Heavy Doesn't Have To Be "Heavy"

The following post came across my twitter feed today, and it set me to thinking about the overall tenor of my blog posts and my realitity as I chronicle my mom's losing battle with cancer. I must admit that I have difficulty finding even brief moments of levity in the slow, excruciating loss of my mom. At times, the weight of caring for her, helping my dad, and being an oldest brother to my siblings in all of this feels too much to bear.

In light of the tragedy at Sandy Hook Elementary School, Debra Dotter Blakely shared the poem "Heavy" by poet Mary Oliver. Kelly Gallagher shared this post in his Twitter feed, and after reading the poem I thought about the incredible weight I have carried around with me these last seven weeks.

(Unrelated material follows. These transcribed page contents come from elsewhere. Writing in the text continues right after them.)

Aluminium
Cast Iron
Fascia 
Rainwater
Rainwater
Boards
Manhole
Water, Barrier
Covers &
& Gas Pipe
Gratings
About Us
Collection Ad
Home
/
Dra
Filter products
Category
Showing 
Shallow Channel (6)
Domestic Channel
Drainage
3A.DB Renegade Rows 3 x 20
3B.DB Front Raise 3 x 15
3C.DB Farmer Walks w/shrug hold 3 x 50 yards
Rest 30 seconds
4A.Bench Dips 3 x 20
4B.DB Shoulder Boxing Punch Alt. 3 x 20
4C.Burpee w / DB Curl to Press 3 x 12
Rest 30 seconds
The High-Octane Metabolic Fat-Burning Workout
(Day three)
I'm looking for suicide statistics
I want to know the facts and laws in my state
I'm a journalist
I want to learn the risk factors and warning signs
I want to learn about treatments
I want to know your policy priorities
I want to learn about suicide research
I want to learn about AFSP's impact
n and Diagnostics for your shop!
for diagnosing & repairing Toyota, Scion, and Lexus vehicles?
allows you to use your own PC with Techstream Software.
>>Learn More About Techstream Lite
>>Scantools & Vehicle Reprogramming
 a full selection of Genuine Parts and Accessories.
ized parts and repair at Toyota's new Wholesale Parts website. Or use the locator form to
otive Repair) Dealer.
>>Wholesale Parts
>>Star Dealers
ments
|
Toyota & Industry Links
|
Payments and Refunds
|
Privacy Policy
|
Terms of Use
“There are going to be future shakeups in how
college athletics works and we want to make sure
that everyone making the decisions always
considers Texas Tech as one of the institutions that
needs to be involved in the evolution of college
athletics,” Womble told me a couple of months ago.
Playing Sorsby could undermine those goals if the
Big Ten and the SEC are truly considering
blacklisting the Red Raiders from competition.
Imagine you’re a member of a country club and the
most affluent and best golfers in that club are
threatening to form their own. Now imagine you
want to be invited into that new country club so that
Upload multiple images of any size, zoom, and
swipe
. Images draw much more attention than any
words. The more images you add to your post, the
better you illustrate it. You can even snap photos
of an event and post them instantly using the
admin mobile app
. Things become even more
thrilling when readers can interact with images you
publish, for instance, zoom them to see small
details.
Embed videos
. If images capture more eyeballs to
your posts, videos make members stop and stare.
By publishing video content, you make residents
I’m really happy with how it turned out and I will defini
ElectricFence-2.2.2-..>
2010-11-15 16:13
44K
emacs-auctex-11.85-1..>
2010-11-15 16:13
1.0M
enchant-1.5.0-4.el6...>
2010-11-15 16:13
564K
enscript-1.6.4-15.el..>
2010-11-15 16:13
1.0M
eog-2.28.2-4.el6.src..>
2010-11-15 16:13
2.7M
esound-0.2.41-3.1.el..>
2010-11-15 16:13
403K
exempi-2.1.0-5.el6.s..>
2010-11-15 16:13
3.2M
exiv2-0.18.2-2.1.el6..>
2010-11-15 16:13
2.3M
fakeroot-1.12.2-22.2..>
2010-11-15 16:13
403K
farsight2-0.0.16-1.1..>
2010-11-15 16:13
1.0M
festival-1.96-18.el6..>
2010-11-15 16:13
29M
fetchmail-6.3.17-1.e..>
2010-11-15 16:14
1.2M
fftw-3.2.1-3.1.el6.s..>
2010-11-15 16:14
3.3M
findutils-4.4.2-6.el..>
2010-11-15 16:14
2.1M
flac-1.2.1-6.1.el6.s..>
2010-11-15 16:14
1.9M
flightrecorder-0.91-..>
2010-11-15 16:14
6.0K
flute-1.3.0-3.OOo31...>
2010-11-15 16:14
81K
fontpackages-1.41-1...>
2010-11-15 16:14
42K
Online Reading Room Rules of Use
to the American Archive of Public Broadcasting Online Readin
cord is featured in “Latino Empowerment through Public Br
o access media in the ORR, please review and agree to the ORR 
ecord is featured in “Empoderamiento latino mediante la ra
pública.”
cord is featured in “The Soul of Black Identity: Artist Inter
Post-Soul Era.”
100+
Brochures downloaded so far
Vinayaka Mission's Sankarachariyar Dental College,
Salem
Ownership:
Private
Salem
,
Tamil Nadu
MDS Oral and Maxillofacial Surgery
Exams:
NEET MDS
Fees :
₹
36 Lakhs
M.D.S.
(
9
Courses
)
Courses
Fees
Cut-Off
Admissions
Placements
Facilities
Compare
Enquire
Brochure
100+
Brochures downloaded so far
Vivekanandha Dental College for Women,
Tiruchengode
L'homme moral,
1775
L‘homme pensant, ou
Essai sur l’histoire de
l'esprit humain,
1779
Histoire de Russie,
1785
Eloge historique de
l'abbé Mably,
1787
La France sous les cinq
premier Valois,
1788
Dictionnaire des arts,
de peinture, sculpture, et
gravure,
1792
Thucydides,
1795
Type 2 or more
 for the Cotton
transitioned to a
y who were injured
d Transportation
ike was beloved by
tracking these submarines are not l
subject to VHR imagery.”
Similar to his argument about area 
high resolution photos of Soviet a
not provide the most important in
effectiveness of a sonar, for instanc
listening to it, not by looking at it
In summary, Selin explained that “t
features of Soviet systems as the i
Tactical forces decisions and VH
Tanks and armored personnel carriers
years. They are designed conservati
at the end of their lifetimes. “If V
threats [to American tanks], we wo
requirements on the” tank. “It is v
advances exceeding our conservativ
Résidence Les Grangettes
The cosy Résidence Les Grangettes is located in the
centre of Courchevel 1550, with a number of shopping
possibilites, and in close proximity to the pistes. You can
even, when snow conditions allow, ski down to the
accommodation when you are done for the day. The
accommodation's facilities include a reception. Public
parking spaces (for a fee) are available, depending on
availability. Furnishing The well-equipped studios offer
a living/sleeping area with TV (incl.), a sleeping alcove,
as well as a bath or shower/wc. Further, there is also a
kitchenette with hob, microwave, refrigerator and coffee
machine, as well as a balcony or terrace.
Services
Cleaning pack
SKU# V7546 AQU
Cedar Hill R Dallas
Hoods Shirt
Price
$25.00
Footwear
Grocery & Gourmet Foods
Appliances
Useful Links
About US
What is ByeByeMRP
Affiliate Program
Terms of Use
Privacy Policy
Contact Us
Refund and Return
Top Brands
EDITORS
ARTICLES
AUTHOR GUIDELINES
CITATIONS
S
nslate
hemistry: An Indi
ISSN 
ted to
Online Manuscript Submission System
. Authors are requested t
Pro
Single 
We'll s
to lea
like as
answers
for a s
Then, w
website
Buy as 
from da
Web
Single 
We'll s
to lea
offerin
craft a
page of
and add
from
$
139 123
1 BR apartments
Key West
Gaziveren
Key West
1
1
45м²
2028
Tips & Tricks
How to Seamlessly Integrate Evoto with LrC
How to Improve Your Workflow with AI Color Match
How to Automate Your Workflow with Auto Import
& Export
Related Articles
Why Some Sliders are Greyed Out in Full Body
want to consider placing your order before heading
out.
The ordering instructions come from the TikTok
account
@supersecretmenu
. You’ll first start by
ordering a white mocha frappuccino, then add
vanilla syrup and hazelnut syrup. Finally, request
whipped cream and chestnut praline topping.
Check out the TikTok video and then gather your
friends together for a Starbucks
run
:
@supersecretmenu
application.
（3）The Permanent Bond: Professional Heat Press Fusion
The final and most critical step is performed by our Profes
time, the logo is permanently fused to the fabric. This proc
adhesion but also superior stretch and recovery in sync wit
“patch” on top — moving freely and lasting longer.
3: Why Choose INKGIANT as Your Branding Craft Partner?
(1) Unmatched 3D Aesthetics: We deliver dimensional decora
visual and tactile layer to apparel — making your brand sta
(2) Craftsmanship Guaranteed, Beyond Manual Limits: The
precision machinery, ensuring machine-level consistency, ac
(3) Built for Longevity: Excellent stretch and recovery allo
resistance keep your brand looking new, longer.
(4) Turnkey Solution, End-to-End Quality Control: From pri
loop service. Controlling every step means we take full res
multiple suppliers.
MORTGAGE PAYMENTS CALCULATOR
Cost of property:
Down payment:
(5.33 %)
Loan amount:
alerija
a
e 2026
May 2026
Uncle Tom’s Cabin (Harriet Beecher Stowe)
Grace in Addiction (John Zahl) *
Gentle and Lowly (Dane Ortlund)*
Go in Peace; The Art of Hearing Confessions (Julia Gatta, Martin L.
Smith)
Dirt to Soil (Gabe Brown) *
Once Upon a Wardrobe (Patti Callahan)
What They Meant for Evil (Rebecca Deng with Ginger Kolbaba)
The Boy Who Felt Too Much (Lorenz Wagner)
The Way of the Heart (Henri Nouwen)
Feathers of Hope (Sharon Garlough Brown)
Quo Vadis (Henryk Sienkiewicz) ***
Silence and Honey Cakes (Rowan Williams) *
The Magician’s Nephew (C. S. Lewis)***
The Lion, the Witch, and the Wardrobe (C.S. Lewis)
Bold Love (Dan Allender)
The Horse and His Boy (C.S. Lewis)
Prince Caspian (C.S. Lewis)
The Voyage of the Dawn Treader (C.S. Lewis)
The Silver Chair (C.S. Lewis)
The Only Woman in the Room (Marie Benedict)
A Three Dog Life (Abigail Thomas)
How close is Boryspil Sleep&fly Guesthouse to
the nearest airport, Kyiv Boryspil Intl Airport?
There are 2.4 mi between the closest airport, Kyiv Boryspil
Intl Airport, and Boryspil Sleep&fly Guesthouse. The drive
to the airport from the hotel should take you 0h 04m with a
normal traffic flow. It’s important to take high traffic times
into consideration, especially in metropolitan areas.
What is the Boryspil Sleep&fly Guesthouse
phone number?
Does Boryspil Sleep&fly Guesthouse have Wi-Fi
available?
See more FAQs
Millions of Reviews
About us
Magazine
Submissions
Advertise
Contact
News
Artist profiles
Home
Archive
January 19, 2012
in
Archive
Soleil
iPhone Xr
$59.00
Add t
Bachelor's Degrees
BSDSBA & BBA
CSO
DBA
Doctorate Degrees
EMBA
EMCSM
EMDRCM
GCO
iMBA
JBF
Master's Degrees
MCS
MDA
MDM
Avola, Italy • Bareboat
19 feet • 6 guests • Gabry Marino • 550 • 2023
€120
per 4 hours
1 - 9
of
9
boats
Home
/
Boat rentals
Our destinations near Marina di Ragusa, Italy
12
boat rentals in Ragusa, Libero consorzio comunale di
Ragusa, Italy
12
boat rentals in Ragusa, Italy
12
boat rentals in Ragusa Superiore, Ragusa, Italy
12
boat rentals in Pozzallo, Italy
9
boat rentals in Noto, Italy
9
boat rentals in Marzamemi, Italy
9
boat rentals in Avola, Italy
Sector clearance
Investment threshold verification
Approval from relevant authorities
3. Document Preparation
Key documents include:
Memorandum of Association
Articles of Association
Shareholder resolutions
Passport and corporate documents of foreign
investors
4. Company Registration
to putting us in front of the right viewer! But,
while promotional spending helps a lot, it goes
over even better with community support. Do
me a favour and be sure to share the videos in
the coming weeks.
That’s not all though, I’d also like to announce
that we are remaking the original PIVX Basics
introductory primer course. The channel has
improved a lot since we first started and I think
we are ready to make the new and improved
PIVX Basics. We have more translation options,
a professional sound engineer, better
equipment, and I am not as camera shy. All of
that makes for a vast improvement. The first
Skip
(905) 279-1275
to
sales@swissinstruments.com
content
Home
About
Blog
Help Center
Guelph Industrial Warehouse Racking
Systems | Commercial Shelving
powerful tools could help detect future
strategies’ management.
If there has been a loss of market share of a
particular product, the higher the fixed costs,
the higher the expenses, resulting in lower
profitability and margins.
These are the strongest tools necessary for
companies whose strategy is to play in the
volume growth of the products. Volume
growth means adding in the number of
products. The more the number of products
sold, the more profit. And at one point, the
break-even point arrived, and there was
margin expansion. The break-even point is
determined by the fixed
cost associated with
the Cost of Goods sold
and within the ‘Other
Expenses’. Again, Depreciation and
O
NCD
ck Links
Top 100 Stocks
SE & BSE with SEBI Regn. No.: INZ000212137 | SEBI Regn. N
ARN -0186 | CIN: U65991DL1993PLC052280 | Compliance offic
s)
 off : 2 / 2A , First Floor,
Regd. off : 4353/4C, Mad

Take a look at the poem, and then I'll talk about how it caused me to consider how I "bend at the weight."

Heavy




That time
I thought I could not
go any closer to grief
without dying



I went closer,
and I did not die.
Surely God
had His hands in this,



as well as friends.
Still, I was bent
and my laughter,
as the poet said,



was nowhere to be found.
Then said my friend Daniel
(brave even among lions),
"It's not the weight you carry



but how you carry it -
books, bricks, grief -
it's all in the way
you embrace it, balance it, carry it



when you cannot and would not,
put it down."
So I went practicing.
Have you noticed?



Have you heard
the laughter
that comes, now and again,
out of my startled mouth?



How I linger
to admire, admire, admire
the things of this world
that are kind, and maybe



also troubled -
roses in the wind,
the sea geese on the steep waves,
a love
to which there is no reply?

Oliver writes, "till, I was bent/ and my laughter,/ as the poet said,/ was nowhere to be found." These past few weeks, I have allowed my worry and my desire to help my mom and dad suffocate me. Loaded with the overwhelming burden of my mom's inevitable death, I have "bent" before the task of relieving their pain. When faced with a great task, many refer to the wisdom that "By the hands of many a great work is made light."

The poet seemingly contends that when faced with bearing this unbearable weight alone, "It's not the weight you carry/ but how you carry it -/ books, bricks, grief -/ it's all in the way/ you embrace it, balance it, carry it/ when you cannot and would not,/ put it down." I have felt such a sense of grief and foreboding since learning my mom had little time to live that I have not "embraced" or even tried to "balance" the weight that I definitely "cannot and would not" put down.

"So I went practicing."


So I went practicing, and when I did, I remembered. Last week, my mom and dad and I found humor in some topic we were discussing. I honestly cannot remember the specific topic, but my dad yelled out, "Jeff! Now you made her water come out her nose." I turned the corner to see my mom laughing hysterically. THAT was my mom. I nearly missed it because I "cannot and would not put it down."

Now that my mom's cancer is Cancer, I must "linger/ to admire, admire, admire/ the things of this world/ that are kind, and maybe/ also troubled." If not, what is "heavy" will most assuredly crush me.